■ **Records for this task**
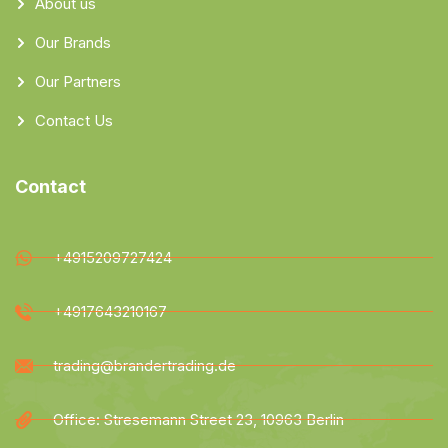
About us
Our Brands
Our Partners
Contact Us
Contact
+4915209727424
+4917643210167
trading@brandertrading.de
Office: Stresemann Street 23, 10963 Berlin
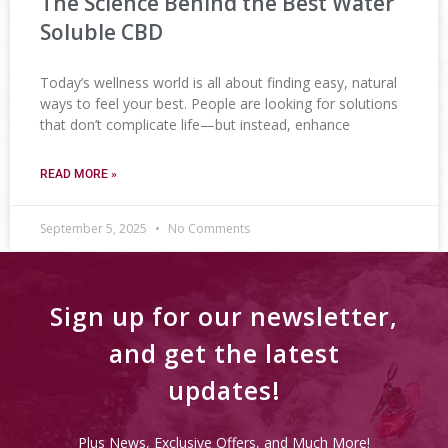
The Science Behind the Best Water
Soluble CBD
Today’s wellness world is all about finding easy, natural
ways to feel your best. People are looking for solutions
that don’t complicate life—but instead, enhance
READ MORE »
September 5, 2025
No Comments
Sign up for our newsletter,
and get the latest
updates!
Plus News, Exclusive Offers, and Much More!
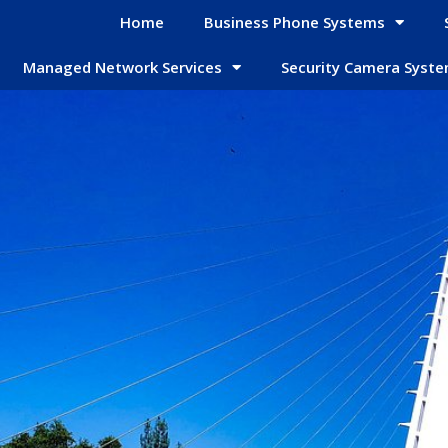
Home
Business Phone Systems
Managed Network Services
Security Camera Syst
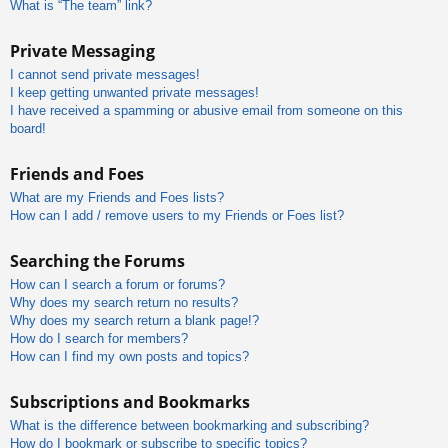
What is “The team” link?
Private Messaging
I cannot send private messages!
I keep getting unwanted private messages!
I have received a spamming or abusive email from someone on this
board!
Friends and Foes
What are my Friends and Foes lists?
How can I add / remove users to my Friends or Foes list?
Searching the Forums
How can I search a forum or forums?
Why does my search return no results?
Why does my search return a blank page!?
How do I search for members?
How can I find my own posts and topics?
Subscriptions and Bookmarks
What is the difference between bookmarking and subscribing?
How do I bookmark or subscribe to specific topics?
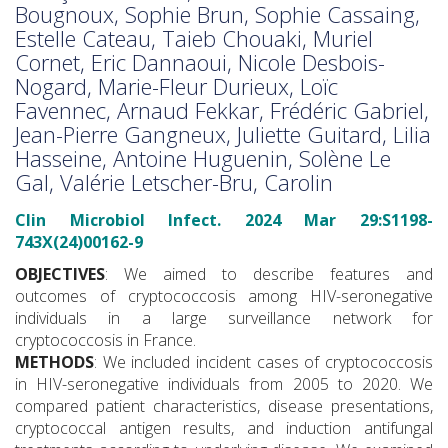
Bougnoux, Sophie Brun, Sophie Cassaing,
Estelle Cateau, Taieb Chouaki, Muriel
Cornet, Eric Dannaoui, Nicole Desbois-
Nogard, Marie-Fleur Durieux, Loïc
Favennec, Arnaud Fekkar, Frédéric Gabriel,
Jean-Pierre Gangneux, Juliette Guitard, Lilia
Hasseine, Antoine Huguenin, Solène Le
Gal, Valérie Letscher-Bru, Carolin
Clin Microbiol Infect. 2024 Mar 29:S1198-
743X(24)00162-9
OBJECTIVES
: We aimed to describe features and
outcomes of cryptococcosis among HIV-seronegative
individuals in a large surveillance network for
cryptococcosis in France.
METHODS
: We included incident cases of cryptococcosis
in HIV-seronegative individuals from 2005 to 2020. We
compared patient characteristics, disease presentations,
cryptococcal antigen results, and induction antifungal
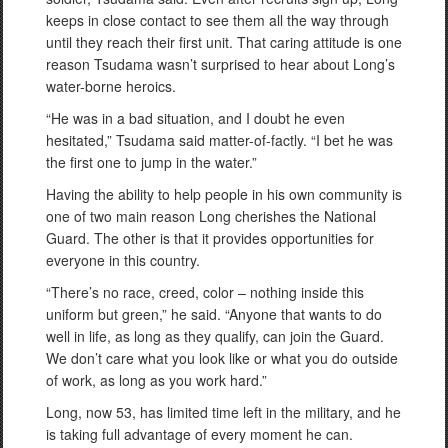
keeps in close contact to see them all the way through
until they reach their first unit. That caring attitude is one
reason Tsudama wasn’t surprised to hear about Long’s
water-borne heroics.
“He was in a bad situation, and I doubt he even
hesitated,” Tsudama said matter-of-factly. “I bet he was
the first one to jump in the water.”
Having the ability to help people in his own community is
one of two main reason Long cherishes the National
Guard. The other is that it provides opportunities for
everyone in this country.
“There’s no race, creed, color – nothing inside this
uniform but green,” he said. “Anyone that wants to do
well in life, as long as they qualify, can join the Guard.
We don’t care what you look like or what you do outside
of work, as long as you work hard.”
Long, now 53, has limited time left in the military, and he
is taking full advantage of every moment he can.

■ **Problem**
Return each entry exactly as it stands above, apart from any images.

■ **Expected output**
About us
Our Brands
Our Partners
Contact Us
Contact
+4915209727424
+4917643210167
trading@brandertrading.de
Office: Stresemann Street 23, 10963 Berlin
The Science Behind the Best Water
Soluble CBD
Today’s wellness world is all about finding easy, natural
ways to feel your best. People are looking for solutions
that don’t complicate life—but instead, enhance
READ MORE »
September 5, 2025
No Comments
Sign up for our newsletter,
and get the latest
updates!
Plus News, Exclusive Offers, and Much More!
Home
Business Phone Systems
Managed Network Services
Security Camera Syst
What is “The team” link?
Private Messaging
I cannot send private messages!
I keep getting unwanted private messages!
I have received a spamming or abusive email from someone on this
board!
Friends and Foes
What are my Friends and Foes lists?
How can I add / remove users to my Friends or Foes list?
Searching the Forums
How can I search a forum or forums?
Why does my search return no results?
Why does my search return a blank page!?
How do I search for members?
How can I find my own posts and topics?
Subscriptions and Bookmarks
What is the difference between bookmarking and subscribing?
How do I bookmark or subscribe to specific topics?
Bougnoux, Sophie Brun, Sophie Cassaing,
Estelle Cateau, Taieb Chouaki, Muriel
Cornet, Eric Dannaoui, Nicole Desbois-
Nogard, Marie-Fleur Durieux, Loïc
Favennec, Arnaud Fekkar, Frédéric Gabriel,
Jean-Pierre Gangneux, Juliette Guitard, Lilia
Hasseine, Antoine Huguenin, Solène Le
Gal, Valérie Letscher-Bru, Carolin
Clin Microbiol Infect. 2024 Mar 29:S1198-
743X(24)00162-9
OBJECTIVES
: We aimed to describe features and
outcomes of cryptococcosis among HIV-seronegative
individuals in a large surveillance network for
cryptococcosis in France.
METHODS
: We included incident cases of cryptococcosis
in HIV-seronegative individuals from 2005 to 2020. We
compared patient characteristics, disease presentations,
cryptococcal antigen results, and induction antifungal
keeps in close contact to see them all the way through
until they reach their first unit. That caring attitude is one
reason Tsudama wasn’t surprised to hear about Long’s
water-borne heroics.
“He was in a bad situation, and I doubt he even
hesitated,” Tsudama said matter-of-factly. “I bet he was
the first one to jump in the water.”
Having the ability to help people in his own community is
one of two main reason Long cherishes the National
Guard. The other is that it provides opportunities for
everyone in this country.
“There’s no race, creed, color – nothing inside this
uniform but green,” he said. “Anyone that wants to do
well in life, as long as they qualify, can join the Guard.
We don’t care what you look like or what you do outside
of work, as long as you work hard.”
Long, now 53, has limited time left in the military, and he
is taking full advantage of every moment he can.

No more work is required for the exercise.